Data for processing:

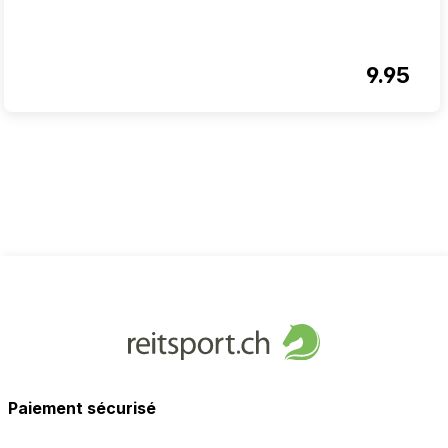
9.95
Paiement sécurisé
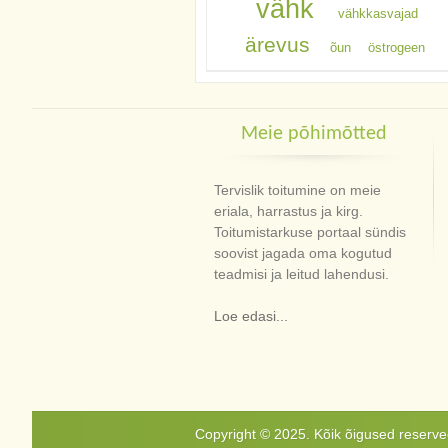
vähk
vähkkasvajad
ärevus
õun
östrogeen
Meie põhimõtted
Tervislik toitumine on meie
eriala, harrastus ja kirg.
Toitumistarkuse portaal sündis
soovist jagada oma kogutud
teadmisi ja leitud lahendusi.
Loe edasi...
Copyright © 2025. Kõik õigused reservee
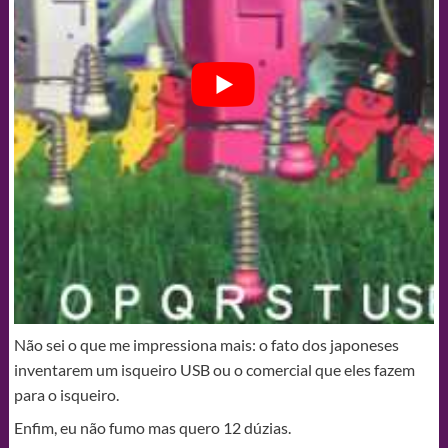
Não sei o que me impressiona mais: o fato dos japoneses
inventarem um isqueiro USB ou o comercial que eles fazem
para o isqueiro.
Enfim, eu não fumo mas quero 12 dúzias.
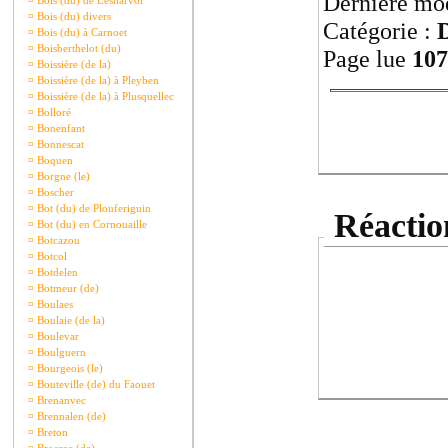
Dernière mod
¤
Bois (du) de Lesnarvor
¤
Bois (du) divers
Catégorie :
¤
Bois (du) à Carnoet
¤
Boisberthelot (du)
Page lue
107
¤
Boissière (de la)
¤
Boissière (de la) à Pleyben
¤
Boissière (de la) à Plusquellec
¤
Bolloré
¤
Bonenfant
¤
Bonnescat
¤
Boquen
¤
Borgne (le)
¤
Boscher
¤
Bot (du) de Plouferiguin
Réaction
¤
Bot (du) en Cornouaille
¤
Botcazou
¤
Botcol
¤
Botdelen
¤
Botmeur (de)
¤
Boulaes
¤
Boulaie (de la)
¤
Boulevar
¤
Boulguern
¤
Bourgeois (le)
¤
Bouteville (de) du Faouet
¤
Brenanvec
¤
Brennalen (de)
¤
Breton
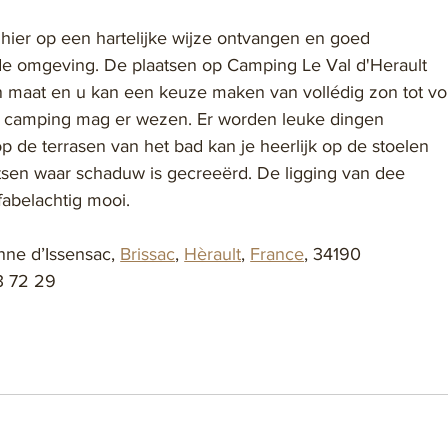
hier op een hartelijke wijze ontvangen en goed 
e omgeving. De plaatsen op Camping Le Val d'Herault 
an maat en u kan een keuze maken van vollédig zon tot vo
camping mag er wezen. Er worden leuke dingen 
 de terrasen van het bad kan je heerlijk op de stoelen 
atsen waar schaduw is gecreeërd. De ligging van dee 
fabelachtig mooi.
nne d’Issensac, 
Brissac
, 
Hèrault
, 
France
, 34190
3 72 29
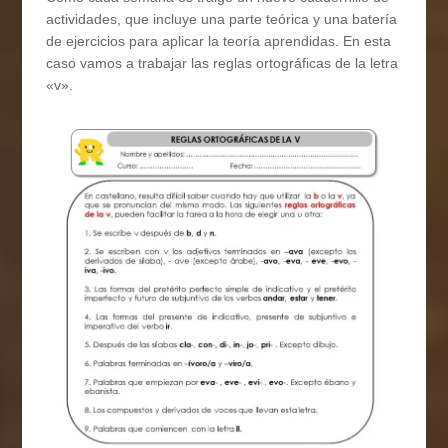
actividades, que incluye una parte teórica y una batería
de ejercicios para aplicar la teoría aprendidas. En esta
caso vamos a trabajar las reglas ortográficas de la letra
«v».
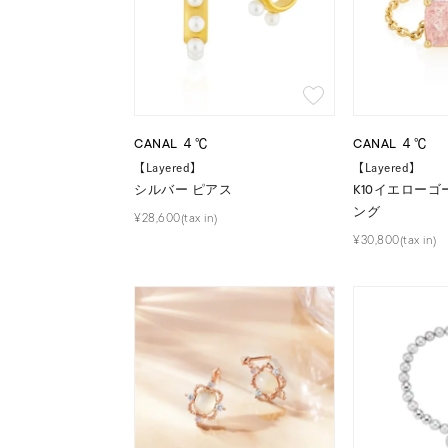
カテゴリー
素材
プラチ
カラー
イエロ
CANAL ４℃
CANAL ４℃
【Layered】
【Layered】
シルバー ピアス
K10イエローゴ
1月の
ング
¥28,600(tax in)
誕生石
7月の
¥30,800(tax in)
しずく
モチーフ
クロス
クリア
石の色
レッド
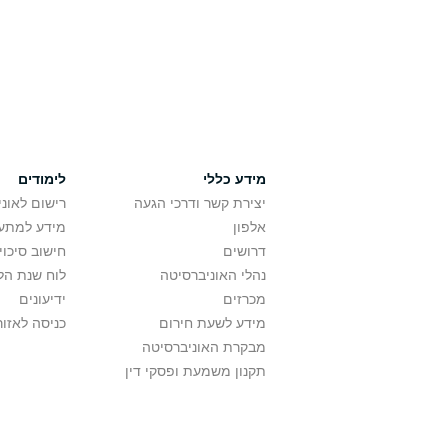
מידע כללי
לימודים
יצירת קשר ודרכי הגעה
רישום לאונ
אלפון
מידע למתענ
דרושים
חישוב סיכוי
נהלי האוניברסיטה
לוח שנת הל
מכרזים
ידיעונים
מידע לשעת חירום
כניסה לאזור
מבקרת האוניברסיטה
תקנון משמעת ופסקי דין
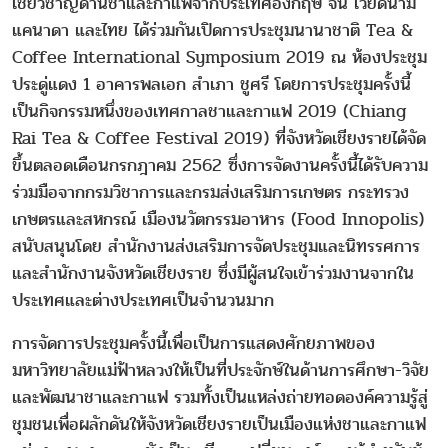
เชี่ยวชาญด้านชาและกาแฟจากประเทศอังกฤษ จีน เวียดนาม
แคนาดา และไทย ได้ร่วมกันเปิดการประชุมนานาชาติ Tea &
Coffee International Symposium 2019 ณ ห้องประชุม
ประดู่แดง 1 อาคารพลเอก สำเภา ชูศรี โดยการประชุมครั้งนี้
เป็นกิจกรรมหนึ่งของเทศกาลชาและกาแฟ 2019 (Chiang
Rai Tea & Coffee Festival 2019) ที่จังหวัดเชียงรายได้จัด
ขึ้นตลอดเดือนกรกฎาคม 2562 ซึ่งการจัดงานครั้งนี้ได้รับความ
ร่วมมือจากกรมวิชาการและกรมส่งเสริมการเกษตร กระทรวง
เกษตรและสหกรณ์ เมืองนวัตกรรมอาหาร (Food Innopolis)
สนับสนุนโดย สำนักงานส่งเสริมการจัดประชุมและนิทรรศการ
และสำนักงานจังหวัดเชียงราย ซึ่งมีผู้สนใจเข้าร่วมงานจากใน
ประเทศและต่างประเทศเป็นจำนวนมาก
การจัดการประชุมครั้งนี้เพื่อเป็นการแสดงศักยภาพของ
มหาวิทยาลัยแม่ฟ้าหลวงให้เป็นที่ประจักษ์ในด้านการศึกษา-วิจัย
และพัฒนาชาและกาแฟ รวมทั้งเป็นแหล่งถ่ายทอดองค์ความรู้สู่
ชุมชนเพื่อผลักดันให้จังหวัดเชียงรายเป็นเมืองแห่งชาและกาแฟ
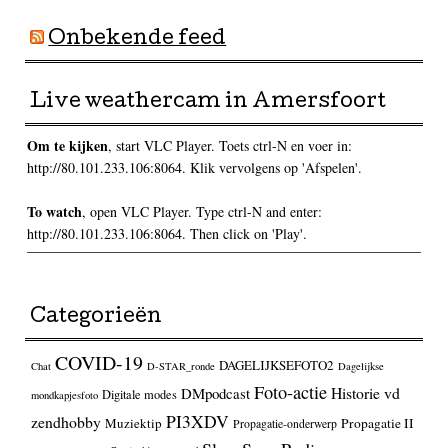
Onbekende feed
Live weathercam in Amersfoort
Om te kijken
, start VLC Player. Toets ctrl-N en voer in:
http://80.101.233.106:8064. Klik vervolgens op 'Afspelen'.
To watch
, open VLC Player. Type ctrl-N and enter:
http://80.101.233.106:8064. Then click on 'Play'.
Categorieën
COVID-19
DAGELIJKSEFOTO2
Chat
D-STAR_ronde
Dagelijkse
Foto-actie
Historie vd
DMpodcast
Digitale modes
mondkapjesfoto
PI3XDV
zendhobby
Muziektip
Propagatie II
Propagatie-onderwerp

What to produce: Your task is to find every line above containing the word "http" and copy it.

Answer:
http://80.101.233.106:8064. Klik vervolgens op 'Afspelen'.
http://80.101.233.106:8064. Then click on 'Play'.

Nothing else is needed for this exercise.